§ **What to produce**:
Read the listing and extract each line that includes the word "helps".

---- Available data

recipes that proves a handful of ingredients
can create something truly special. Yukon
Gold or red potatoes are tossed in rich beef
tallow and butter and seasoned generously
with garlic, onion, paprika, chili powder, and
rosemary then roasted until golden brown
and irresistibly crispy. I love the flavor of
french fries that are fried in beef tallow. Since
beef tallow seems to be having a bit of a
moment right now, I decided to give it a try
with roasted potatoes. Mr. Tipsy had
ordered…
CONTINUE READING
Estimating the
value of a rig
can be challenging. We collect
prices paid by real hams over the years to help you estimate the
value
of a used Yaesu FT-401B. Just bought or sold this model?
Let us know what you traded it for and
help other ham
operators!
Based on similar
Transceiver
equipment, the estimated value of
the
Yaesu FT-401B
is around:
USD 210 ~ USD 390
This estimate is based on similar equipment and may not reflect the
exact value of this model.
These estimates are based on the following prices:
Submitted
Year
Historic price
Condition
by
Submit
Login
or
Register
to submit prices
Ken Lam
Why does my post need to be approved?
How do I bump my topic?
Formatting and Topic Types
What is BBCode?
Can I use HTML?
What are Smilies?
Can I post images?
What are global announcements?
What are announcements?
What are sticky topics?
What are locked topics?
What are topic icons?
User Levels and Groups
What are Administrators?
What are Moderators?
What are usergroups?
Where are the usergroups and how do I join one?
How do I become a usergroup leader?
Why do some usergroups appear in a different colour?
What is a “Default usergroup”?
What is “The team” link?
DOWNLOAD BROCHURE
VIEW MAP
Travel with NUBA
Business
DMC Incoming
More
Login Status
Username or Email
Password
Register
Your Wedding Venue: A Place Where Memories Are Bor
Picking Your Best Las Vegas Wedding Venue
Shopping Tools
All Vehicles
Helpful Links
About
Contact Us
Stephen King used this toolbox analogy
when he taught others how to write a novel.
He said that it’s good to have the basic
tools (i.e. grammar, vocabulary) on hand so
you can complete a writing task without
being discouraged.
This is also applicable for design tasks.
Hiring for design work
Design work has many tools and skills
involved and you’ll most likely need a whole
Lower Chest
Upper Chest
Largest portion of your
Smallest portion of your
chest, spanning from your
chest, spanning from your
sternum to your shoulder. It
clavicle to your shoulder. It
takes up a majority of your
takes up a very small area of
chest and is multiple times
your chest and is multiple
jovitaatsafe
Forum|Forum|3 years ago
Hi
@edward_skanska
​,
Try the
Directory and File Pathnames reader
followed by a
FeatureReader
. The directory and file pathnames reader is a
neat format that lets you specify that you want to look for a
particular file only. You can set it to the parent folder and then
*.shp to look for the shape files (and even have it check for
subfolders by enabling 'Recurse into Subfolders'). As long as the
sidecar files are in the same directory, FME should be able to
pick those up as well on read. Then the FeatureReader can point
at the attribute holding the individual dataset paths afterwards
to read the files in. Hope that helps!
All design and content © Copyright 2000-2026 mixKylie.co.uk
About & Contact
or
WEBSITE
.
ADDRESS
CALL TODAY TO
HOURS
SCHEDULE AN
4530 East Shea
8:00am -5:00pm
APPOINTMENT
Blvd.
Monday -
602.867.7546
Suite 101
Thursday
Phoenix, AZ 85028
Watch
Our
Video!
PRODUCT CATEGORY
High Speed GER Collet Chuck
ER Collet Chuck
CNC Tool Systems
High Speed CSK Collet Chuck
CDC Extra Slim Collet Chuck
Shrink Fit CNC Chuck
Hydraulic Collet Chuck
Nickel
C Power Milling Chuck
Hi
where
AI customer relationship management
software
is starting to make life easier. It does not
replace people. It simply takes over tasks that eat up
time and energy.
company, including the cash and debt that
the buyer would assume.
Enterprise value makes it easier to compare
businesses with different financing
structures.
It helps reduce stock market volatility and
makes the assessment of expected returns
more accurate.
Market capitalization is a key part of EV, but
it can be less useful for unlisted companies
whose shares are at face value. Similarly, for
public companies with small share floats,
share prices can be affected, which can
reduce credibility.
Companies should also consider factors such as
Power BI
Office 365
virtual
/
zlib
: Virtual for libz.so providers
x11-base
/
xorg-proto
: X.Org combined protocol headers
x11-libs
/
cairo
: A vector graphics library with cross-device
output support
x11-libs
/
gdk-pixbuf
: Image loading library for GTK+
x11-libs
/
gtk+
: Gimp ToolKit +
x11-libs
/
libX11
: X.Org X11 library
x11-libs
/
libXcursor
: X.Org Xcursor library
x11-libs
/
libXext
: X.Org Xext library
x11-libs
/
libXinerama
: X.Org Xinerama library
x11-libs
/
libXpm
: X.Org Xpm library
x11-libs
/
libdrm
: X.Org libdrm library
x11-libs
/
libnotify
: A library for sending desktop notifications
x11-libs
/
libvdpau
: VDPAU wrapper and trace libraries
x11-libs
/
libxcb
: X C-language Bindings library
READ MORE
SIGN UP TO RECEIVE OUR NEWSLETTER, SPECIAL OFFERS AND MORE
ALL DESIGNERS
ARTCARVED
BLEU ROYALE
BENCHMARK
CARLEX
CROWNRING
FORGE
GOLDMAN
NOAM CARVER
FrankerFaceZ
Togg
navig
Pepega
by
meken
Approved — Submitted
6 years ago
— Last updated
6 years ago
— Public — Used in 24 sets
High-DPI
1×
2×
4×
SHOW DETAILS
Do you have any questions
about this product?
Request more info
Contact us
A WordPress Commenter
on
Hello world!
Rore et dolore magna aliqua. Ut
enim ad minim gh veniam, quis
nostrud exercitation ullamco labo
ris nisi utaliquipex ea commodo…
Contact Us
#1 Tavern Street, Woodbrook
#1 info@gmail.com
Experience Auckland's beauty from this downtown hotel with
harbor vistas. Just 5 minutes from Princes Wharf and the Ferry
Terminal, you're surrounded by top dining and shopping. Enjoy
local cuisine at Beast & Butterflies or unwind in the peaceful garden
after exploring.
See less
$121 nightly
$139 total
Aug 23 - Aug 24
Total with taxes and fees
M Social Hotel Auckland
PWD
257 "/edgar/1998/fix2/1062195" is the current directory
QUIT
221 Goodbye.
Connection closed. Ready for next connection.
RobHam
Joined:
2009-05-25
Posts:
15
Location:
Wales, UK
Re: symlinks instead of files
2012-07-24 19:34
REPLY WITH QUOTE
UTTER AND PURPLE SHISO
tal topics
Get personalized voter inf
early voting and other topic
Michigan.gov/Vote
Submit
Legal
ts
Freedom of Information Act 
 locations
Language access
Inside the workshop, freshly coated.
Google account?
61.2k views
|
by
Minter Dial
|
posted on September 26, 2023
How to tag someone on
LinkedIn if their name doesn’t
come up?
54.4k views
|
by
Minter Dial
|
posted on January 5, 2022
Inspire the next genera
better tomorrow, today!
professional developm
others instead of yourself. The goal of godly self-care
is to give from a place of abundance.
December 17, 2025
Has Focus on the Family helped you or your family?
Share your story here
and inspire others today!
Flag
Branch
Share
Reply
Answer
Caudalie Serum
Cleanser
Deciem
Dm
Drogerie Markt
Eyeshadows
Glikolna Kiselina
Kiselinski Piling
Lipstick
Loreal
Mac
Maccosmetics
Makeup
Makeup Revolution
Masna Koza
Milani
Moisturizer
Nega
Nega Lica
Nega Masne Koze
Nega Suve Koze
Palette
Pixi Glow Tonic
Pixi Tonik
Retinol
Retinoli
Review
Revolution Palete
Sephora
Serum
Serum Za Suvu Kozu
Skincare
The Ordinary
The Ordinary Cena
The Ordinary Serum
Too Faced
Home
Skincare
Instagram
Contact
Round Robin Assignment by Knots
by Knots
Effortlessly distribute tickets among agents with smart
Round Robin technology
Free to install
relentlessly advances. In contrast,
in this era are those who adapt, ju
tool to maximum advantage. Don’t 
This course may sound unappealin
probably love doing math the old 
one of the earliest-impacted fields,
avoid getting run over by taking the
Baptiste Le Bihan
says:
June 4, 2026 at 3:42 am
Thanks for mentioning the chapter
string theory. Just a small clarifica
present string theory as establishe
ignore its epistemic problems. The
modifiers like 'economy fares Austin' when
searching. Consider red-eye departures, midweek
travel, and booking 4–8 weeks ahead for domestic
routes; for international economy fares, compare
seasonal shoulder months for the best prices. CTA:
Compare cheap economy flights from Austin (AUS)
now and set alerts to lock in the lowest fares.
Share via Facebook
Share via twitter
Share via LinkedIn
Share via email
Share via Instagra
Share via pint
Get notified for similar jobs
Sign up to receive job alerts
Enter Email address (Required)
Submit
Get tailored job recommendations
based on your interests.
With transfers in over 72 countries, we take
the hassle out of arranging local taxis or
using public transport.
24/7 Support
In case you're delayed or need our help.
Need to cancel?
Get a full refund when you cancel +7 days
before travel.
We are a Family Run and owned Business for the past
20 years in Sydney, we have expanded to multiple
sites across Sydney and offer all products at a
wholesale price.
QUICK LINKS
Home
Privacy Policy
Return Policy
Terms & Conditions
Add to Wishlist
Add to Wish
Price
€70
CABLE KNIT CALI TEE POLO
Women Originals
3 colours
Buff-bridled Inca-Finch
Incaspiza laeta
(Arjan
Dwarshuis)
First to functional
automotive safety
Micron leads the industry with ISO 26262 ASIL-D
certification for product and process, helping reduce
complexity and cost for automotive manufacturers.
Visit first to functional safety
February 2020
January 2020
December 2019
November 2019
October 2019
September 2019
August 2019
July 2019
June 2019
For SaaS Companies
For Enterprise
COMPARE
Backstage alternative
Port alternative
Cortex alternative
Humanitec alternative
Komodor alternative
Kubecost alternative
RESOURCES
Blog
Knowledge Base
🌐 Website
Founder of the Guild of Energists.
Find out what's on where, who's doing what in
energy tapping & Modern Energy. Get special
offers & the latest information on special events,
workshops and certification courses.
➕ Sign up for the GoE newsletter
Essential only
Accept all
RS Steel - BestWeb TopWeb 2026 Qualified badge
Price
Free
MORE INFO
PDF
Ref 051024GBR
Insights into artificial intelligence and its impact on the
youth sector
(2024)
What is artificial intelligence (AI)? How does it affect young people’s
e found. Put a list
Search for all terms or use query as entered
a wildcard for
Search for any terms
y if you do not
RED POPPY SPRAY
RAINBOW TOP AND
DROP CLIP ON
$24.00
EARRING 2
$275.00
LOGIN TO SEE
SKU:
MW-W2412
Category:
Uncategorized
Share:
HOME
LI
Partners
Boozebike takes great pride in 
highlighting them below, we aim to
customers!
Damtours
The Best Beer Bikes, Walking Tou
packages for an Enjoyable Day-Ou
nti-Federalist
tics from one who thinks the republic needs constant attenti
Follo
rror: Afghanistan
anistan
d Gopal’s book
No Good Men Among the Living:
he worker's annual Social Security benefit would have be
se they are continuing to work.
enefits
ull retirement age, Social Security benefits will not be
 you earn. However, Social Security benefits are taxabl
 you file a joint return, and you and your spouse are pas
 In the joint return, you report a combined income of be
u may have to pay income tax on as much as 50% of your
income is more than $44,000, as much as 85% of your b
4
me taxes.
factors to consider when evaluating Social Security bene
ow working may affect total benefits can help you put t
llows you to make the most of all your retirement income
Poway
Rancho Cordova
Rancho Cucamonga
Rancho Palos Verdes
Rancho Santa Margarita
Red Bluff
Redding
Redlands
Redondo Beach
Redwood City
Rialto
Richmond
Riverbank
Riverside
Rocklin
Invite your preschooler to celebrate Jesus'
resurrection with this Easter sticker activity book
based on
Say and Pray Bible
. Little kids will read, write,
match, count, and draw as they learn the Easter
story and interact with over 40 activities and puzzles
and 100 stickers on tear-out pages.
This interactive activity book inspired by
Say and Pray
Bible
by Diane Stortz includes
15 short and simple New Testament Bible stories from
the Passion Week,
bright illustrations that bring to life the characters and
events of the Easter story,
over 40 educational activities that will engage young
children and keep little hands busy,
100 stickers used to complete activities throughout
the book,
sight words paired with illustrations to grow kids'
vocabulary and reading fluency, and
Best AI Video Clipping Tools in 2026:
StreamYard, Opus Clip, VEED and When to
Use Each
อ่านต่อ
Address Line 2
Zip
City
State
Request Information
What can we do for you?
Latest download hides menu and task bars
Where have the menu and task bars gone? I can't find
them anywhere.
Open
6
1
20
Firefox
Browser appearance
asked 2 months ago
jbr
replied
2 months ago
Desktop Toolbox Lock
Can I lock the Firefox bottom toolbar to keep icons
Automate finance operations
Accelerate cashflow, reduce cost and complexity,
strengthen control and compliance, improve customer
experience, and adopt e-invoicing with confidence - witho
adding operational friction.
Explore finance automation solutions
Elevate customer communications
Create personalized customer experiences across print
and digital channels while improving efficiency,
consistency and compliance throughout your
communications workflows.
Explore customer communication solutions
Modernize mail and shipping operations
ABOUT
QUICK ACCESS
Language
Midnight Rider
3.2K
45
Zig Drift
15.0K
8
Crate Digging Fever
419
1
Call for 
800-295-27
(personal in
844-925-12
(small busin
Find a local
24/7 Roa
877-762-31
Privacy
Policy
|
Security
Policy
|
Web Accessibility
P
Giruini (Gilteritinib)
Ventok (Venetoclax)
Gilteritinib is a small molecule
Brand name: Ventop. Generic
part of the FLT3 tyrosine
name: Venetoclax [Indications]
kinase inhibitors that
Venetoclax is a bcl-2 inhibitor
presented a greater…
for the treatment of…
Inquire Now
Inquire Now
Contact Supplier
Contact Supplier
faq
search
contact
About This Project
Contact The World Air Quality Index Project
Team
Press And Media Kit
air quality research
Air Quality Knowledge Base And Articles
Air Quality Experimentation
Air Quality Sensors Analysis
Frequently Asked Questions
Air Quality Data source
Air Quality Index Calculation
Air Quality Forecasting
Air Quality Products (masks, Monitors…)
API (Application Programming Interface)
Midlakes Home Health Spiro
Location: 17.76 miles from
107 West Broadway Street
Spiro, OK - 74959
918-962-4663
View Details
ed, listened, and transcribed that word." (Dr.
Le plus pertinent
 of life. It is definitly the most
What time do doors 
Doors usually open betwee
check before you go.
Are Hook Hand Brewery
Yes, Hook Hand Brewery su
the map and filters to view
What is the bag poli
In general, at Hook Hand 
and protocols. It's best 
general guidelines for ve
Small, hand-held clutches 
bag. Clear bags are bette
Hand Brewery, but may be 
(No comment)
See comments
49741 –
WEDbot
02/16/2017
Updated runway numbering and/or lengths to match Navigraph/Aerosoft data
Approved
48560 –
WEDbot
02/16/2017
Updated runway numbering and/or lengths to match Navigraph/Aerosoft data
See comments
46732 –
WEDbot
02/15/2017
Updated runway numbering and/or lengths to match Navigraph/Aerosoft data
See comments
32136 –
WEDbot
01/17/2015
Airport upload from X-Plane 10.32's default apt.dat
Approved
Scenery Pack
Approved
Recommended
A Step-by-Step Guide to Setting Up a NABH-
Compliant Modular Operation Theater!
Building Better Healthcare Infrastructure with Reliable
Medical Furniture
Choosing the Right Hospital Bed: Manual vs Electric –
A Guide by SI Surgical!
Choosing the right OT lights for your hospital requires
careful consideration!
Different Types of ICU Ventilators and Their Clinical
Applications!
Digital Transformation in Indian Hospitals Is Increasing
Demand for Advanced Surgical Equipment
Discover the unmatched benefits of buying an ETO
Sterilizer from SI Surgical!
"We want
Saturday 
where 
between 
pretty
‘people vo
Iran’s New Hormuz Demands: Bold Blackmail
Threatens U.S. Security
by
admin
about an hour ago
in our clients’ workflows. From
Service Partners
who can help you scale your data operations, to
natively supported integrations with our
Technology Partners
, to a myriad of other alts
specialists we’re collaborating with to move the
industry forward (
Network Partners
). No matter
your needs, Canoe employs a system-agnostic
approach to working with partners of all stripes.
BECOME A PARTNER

--------

§ **Solution to this exercise**:
to read the files in. Hope that helps!
It helps reduce stock market volatility and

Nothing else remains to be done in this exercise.